Along the way, except for a couple of detours, continue following the Crawford Path to the end of the traverse. When getting tired, simply stay on that trail the whole way, but you may miss the last few summits! Otherwise, continue past the Lake of the Clouds Hut, then take the Mount Monroe Loop Trail to summit Mount Monroe and Little Mount Monroe. Then rejoin the Crawford Path for about 0.3 miles before taking Mount Franklin Loop to bag Mount Franklin. A little over a mile from Crawford Path to Mount Eisenhower Loop Trail will take you to the second to the last summit. Lastly, detour onto the Appalachian Trail to tag your last peak, Mount Pierce. Then follow the AT to Mizpah Spring Hut, where you can fill up your water and use the restroom.

The Rewards

After filling up your water and using the restroom, take Webster Cliff Trail to Mizpah Cut-off Trail, which leads you back to Crawford Path. If time is still on your side, continue your hike on Gibbs Falls Spur Trail to visit Gibbs Falls. From there, it is only about a half-mile to the end of the hike which terminates at the AMC Highland Center.

The Presidential Traverse hike is one of the most intense and scenic activities in the Northeast, New Hampshire’s White Mountains.
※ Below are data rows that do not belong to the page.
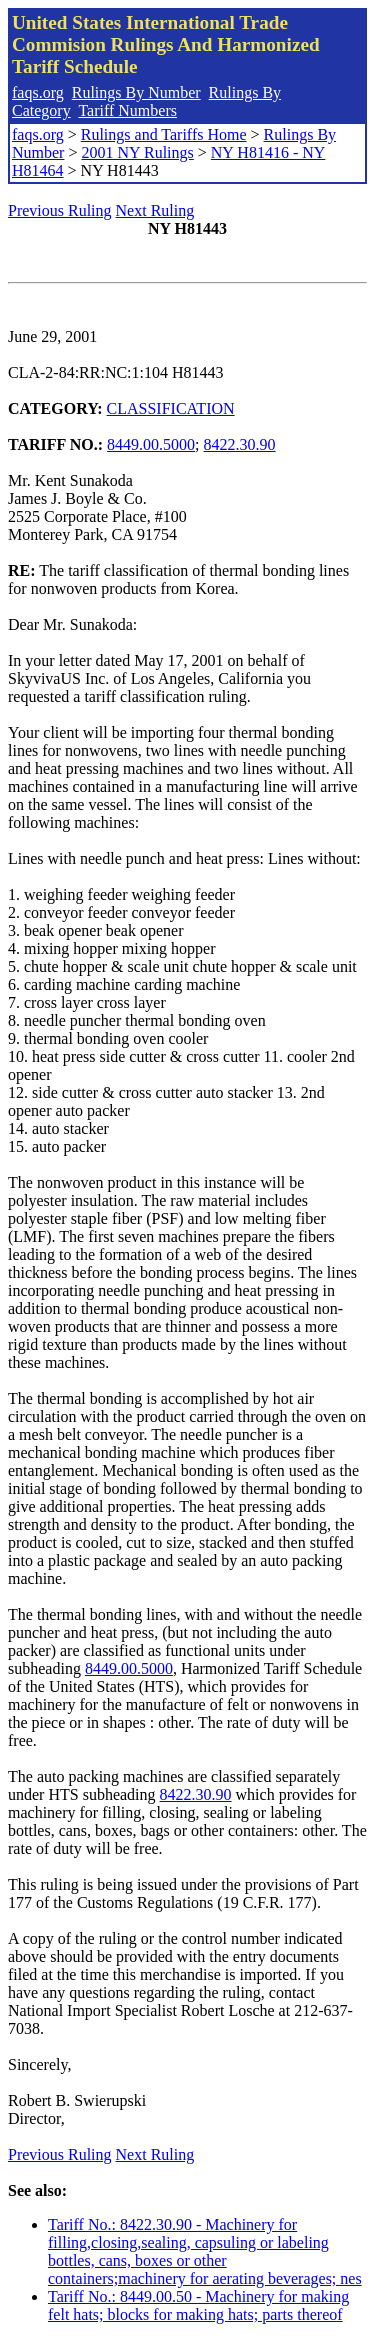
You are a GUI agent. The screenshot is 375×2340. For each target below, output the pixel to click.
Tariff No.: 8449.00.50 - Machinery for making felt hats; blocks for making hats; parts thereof (198, 2305)
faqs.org (38, 92)
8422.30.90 (240, 444)
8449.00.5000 (151, 444)
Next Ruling (155, 210)
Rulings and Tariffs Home (164, 134)
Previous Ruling (60, 210)
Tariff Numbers (127, 110)
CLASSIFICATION (171, 408)
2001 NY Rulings (137, 152)
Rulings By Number (136, 92)
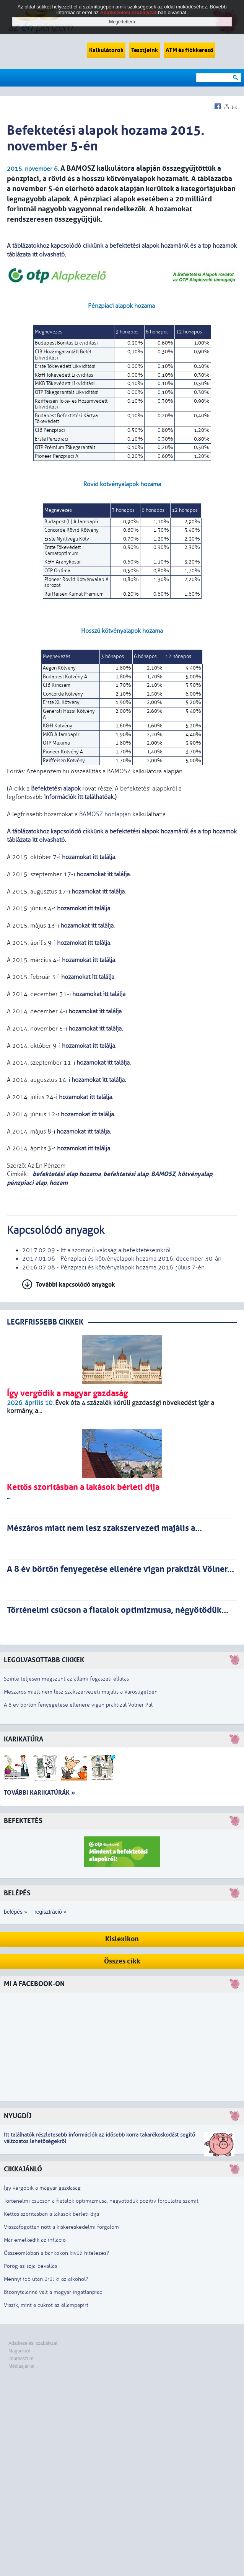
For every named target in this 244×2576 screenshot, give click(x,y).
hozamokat (82, 1148)
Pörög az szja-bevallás (30, 2266)
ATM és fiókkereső (189, 50)
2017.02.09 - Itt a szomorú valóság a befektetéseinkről (96, 1250)
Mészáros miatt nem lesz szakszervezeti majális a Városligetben (81, 1692)
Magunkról (19, 2351)
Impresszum (20, 2358)
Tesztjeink (144, 50)
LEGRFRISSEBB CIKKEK (45, 1322)
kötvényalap (195, 1174)
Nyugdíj (17, 2116)
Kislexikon (122, 1939)
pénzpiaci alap (27, 1182)
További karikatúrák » (39, 1792)
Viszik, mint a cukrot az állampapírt (46, 2305)
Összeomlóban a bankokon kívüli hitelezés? (56, 2253)
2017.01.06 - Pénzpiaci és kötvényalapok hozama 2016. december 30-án (121, 1258)
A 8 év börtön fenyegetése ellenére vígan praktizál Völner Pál (78, 1705)
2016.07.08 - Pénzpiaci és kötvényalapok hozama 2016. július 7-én (113, 1267)
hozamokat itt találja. (89, 857)
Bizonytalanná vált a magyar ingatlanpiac (53, 2292)
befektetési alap (125, 1174)
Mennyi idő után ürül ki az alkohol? (46, 2279)
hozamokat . (88, 1114)
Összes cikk (122, 1961)
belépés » (15, 1912)
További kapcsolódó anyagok (75, 1284)
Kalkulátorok (106, 50)
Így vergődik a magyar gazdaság (42, 2188)
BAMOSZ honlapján (105, 814)
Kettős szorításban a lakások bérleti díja (51, 2214)
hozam (58, 1182)
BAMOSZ (163, 1174)
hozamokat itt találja (98, 994)
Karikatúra (23, 1739)
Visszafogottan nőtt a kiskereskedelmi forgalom (61, 2227)
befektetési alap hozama (66, 1174)
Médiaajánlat (21, 2366)
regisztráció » (50, 1912)
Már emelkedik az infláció (35, 2240)
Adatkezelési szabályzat (32, 2343)
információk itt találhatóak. (78, 797)
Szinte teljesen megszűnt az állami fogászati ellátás (66, 1679)
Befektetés (23, 1821)
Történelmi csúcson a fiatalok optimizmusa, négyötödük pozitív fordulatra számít (101, 2201)
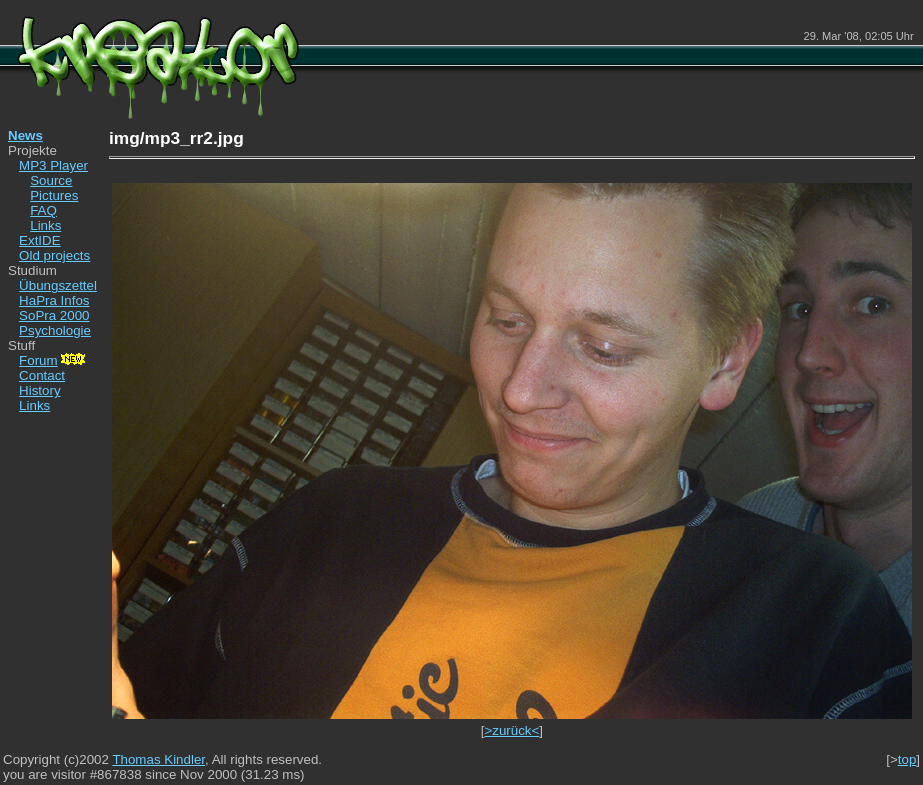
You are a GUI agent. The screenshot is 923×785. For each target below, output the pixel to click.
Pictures (54, 195)
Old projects (54, 255)
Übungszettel (58, 285)
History (39, 390)
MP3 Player (53, 165)
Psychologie (55, 330)
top (907, 759)
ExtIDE (39, 240)
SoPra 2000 (54, 315)
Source (51, 180)
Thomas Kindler (158, 759)
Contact (42, 375)
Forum (54, 360)
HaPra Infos (54, 300)
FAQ (43, 210)
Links (45, 225)
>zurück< (511, 730)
Covering twenty miles of occasionally strenuous, often stunning, and gorgeous terrain, it takes hikers to cross seven 4,000-foot peaks, over the Presidential Range - all named after U.S. presidents: Madison, Adams, Jefferson, Washington, Monroe, Eisenhower, and Pierce. Hikers who want to nail down a bit more mileage can add four nonpresidential peaks to their adventure. Namely, the Clay, Jackson (named for New Hampshire geologist Charles Thomas Jackson), Webster, and Franklin.

The rewards though are plentiful. Most especially, the two superbly scenic ranges – the Great Gulf and the Presidential Range–Dry River areas. Also, an opportunity to ascend Mount Washington, cannot be taken for granted. It is one of the country’s most famous peaks. Other than that, to follow in the footsteps of so many previous generations along the Crawford Path. The oldest continuously used and maintained hiking trail in the country. Additionally, several stops along the hike offer views that can extend deep into Vermont and Maine.


Lastly, since the trail is difficult with so many trails here and there, there is no harm in being cautious, at times. This hike is not an adventure for beginners - or even experienced ones if they are making their first trip to the Whites.